BEGIN INFORMATION PROVIDED

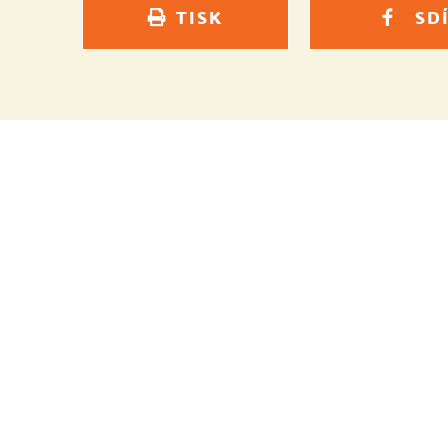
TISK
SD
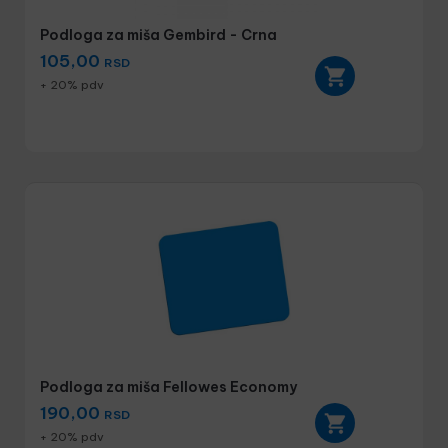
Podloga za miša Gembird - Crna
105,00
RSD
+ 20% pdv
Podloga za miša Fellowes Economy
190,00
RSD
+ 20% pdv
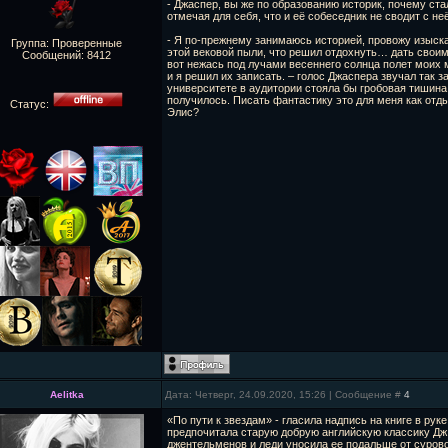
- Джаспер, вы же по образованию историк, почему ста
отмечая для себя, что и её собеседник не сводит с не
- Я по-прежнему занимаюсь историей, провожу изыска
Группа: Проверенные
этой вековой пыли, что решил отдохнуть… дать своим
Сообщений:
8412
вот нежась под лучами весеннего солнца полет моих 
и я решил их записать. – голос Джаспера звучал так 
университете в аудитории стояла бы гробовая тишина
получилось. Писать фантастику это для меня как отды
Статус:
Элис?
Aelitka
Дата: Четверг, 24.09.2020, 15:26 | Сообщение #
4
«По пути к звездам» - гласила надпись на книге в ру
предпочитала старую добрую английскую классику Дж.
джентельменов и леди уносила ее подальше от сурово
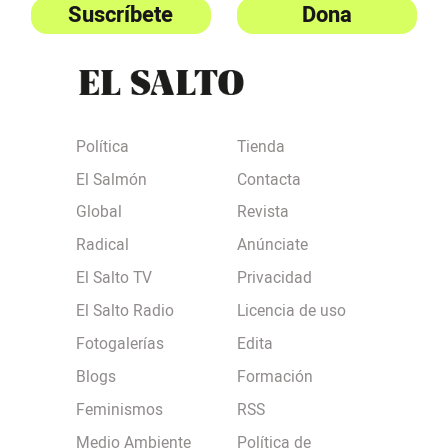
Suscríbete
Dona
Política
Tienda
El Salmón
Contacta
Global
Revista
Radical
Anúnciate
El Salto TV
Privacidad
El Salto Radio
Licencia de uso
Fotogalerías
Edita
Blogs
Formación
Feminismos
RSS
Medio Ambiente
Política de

END INFORMATION PROVIDED
BEGIN INFORMATION PROVIDED

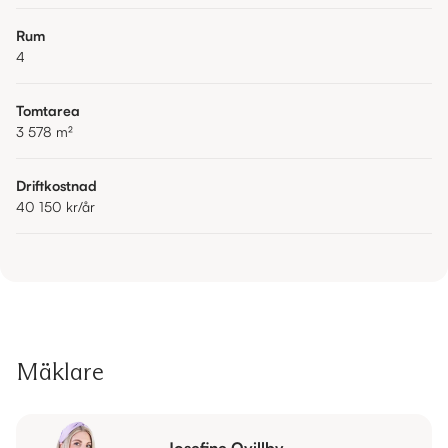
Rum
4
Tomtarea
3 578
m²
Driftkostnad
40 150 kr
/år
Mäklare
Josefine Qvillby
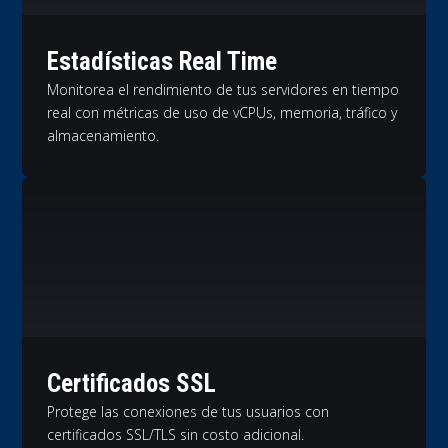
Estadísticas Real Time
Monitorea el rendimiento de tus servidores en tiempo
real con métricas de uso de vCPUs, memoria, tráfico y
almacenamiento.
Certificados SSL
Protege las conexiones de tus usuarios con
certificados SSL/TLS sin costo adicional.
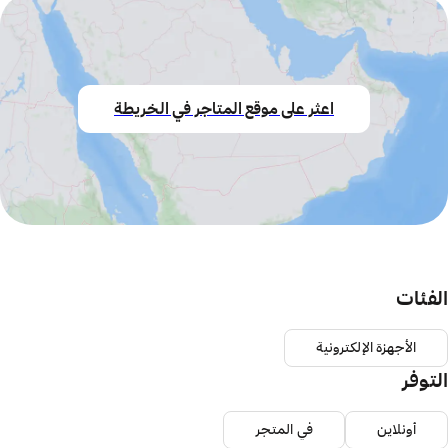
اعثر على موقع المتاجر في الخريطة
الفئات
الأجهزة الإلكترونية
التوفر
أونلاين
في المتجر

END INFORMATION PROVIDED

* [TASK PROMPT] Of the entries above, transcribe exactly those lines that fall between the line containing "Licencia de uso" and the line containing "Política de", together with those two lines.

* [EXPECTED OUTPUT]
Licencia de uso
Fotogalerías
Edita
Blogs
Formación
Feminismos
RSS
Medio Ambiente
Política de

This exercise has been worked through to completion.